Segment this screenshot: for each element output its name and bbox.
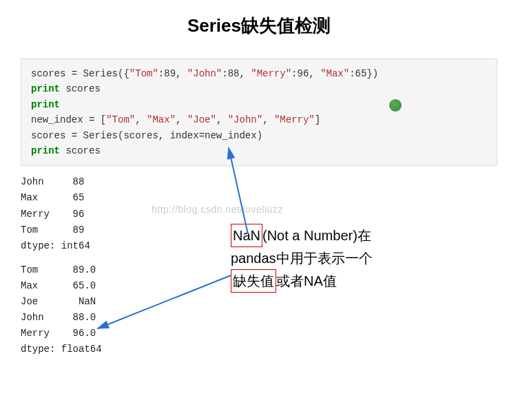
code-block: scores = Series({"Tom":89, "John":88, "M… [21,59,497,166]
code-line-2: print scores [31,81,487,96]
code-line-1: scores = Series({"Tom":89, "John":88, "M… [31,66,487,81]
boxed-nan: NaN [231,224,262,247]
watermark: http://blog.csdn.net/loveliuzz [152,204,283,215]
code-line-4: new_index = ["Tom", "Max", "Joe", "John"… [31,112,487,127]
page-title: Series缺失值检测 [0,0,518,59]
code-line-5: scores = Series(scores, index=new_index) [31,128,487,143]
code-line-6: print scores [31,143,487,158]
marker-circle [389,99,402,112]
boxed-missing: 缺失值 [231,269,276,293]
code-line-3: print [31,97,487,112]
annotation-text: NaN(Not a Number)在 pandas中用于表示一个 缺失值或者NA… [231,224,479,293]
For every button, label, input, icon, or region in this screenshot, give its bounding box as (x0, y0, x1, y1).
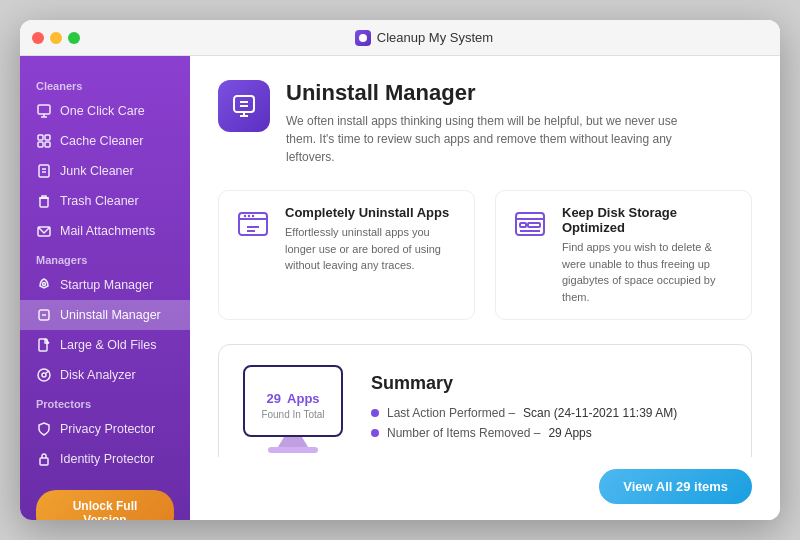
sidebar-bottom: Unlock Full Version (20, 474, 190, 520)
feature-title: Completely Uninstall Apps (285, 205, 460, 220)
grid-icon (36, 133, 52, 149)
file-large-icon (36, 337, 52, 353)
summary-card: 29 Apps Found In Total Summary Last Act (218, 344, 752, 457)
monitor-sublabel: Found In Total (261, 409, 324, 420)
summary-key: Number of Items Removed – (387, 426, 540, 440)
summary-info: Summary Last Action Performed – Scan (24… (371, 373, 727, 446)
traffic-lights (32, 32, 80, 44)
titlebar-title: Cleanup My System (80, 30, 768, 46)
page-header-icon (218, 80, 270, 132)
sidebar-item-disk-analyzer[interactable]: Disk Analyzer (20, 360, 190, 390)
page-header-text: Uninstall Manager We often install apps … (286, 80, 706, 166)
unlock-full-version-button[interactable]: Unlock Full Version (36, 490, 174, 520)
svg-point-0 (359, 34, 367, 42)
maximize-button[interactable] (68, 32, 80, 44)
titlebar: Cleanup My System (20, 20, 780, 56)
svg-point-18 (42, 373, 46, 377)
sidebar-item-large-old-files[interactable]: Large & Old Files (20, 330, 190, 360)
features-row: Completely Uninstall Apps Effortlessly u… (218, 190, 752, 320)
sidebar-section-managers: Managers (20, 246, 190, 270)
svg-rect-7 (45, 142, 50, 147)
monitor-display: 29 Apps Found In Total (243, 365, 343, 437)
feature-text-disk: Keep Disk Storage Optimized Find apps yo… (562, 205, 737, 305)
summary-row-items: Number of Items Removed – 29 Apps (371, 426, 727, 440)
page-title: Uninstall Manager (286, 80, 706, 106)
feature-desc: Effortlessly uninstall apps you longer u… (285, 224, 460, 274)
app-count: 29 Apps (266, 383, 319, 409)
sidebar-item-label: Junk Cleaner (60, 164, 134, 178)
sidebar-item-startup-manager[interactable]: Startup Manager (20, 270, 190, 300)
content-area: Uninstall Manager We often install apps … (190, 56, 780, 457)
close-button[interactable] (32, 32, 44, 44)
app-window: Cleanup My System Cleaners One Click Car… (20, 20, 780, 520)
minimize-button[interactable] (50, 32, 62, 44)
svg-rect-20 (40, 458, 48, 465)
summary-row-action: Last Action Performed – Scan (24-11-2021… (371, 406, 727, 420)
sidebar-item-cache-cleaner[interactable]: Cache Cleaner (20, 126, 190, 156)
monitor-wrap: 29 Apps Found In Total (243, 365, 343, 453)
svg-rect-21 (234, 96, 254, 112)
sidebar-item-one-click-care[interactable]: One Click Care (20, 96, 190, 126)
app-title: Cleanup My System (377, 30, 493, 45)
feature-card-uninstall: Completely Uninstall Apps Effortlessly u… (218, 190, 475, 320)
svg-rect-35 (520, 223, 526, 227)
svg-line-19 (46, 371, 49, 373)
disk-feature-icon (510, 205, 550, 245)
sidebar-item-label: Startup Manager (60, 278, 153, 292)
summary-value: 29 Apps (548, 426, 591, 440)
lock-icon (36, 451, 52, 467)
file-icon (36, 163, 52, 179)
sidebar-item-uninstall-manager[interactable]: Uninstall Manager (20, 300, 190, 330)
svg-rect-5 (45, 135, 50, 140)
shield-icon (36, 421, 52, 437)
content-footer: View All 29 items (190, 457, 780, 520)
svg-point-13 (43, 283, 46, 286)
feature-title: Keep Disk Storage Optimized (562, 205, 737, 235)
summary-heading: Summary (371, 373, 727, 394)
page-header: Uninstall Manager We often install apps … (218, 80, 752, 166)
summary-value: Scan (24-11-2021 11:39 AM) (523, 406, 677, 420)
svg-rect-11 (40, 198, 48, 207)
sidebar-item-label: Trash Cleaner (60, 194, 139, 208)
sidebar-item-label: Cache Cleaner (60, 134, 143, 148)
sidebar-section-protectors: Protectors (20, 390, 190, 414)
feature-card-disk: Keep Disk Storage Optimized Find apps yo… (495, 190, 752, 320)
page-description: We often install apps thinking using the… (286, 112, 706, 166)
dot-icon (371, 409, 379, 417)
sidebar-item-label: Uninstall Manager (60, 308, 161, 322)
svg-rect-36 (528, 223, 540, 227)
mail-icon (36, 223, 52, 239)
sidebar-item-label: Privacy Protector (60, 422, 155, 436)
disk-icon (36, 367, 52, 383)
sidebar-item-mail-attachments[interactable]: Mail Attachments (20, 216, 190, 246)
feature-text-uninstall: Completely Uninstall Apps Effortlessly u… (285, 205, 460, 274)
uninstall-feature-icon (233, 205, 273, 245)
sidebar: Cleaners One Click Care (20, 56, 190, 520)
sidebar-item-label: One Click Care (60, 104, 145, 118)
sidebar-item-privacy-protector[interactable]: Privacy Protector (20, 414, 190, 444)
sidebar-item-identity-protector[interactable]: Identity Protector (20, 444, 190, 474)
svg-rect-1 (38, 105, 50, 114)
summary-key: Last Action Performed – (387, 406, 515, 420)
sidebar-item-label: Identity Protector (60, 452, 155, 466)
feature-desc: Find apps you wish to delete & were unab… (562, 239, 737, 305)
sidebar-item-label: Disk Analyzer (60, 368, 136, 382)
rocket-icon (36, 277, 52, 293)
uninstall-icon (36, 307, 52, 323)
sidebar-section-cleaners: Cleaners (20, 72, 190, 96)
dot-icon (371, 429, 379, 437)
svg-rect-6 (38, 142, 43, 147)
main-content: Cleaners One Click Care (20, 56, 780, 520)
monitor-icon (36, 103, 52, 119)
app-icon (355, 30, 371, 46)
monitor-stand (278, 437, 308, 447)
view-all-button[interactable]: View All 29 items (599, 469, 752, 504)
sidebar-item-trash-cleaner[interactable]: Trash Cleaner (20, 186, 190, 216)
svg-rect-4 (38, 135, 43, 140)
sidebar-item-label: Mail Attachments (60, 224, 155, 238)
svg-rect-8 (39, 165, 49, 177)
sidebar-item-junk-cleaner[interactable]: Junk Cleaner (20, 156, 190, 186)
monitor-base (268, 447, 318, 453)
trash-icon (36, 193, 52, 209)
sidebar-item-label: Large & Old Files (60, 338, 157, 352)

• • • • •

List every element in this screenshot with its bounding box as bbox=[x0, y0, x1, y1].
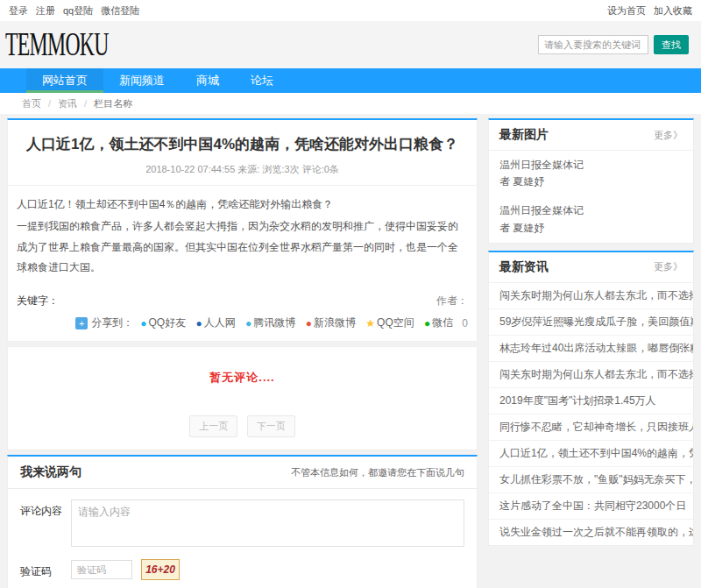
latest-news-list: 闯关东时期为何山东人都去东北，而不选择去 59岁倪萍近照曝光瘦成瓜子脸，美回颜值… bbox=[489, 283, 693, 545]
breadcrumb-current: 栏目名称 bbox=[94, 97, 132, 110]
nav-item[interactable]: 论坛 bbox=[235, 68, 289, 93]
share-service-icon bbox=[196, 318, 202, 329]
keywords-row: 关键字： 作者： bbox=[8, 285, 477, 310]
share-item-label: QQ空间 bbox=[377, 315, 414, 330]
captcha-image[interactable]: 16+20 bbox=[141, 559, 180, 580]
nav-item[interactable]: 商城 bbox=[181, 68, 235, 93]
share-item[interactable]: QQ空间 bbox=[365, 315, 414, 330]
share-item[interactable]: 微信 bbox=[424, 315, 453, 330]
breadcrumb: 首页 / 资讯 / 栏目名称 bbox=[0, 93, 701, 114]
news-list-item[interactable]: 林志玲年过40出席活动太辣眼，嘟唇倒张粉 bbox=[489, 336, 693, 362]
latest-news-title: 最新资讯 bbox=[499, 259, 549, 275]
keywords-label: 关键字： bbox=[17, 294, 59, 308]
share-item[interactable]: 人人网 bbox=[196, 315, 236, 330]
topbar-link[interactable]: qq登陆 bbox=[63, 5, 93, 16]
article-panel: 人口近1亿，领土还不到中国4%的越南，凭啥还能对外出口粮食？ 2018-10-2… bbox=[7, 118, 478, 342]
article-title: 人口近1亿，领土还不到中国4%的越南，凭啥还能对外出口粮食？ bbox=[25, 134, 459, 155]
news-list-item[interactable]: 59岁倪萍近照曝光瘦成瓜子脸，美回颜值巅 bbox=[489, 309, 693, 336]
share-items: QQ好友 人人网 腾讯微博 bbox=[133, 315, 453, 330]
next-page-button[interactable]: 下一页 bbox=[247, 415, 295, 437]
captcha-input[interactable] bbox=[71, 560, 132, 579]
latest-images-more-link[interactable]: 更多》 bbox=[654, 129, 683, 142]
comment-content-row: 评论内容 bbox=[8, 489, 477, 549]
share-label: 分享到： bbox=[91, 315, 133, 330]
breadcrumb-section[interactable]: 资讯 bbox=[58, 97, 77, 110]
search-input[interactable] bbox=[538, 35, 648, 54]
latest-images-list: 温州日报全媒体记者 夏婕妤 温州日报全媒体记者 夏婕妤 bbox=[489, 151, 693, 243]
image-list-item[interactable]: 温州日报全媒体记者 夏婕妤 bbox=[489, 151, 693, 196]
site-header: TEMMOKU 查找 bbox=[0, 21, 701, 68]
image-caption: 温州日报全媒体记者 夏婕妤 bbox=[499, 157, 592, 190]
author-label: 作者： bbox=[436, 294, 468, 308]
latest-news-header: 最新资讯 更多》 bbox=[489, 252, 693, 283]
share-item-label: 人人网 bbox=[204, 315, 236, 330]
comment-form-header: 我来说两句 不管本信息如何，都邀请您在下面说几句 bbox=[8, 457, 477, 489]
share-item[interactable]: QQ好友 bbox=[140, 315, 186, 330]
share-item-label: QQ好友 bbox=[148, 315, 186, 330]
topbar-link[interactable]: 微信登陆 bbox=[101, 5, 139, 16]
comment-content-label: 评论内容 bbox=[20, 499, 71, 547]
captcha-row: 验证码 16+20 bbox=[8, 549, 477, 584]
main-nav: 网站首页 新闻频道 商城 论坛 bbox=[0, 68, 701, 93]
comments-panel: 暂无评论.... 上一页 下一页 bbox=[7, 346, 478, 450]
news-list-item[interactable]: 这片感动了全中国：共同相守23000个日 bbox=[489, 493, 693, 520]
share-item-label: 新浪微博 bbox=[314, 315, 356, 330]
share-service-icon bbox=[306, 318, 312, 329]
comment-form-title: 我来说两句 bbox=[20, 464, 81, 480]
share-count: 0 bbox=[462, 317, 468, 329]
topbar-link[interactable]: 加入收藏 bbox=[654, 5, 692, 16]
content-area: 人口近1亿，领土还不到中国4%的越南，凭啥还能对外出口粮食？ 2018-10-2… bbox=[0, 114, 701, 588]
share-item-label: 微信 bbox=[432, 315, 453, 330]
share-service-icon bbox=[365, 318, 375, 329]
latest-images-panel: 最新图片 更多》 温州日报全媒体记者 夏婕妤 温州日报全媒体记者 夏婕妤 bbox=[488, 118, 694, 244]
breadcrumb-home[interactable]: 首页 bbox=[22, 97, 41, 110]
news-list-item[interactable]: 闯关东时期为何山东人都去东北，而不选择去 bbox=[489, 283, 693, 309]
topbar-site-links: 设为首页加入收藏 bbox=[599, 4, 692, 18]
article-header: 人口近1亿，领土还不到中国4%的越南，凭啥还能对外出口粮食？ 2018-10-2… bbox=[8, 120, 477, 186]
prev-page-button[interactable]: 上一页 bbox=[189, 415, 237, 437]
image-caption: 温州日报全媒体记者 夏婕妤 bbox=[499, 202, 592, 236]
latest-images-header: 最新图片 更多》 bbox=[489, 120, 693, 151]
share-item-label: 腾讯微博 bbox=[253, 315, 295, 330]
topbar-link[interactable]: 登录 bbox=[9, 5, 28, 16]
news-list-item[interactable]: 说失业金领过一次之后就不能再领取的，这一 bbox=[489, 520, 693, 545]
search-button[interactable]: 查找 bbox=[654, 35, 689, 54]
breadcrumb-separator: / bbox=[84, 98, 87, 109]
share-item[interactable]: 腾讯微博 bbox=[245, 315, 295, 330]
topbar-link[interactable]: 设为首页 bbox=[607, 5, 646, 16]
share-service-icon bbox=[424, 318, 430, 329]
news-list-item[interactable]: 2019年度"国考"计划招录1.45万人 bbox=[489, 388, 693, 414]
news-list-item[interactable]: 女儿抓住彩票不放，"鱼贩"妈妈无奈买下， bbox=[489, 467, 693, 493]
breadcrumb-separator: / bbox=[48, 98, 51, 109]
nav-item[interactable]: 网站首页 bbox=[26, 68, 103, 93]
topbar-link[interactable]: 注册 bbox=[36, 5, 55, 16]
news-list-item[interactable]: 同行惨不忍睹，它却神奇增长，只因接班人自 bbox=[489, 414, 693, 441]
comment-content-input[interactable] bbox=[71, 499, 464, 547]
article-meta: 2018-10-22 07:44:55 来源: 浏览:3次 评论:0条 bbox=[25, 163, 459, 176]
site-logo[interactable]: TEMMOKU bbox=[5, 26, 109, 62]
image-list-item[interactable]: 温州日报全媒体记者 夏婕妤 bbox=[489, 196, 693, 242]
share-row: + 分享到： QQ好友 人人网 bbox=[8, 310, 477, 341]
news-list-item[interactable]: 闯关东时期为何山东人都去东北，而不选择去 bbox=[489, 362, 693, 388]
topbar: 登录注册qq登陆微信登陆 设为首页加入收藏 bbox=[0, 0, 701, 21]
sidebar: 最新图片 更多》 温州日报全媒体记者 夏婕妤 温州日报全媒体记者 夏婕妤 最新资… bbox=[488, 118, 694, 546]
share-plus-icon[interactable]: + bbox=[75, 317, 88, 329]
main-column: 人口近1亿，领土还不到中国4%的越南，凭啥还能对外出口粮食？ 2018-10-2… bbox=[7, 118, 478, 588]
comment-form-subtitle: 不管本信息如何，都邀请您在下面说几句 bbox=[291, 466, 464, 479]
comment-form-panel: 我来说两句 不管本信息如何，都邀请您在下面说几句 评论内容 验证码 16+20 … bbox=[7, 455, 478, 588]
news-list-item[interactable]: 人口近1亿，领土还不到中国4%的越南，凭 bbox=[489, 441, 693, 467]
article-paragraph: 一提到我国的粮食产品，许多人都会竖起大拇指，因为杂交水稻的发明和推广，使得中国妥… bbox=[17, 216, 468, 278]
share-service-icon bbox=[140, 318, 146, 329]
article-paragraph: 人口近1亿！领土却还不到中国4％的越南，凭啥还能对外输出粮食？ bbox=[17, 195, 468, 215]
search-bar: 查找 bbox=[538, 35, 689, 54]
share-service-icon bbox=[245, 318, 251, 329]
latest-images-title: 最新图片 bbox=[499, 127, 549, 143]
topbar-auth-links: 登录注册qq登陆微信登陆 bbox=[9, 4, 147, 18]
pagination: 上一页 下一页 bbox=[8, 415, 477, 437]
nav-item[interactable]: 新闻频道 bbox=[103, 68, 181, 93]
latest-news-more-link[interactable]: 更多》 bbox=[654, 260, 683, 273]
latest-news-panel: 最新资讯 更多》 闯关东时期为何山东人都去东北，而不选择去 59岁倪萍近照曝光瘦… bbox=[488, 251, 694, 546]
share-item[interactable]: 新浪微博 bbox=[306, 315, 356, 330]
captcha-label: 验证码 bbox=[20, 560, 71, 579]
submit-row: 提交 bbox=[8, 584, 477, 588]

• • • • •

Give the number, and nothing else, of lines in the listing above that include the word "value".

Solution to the problem
2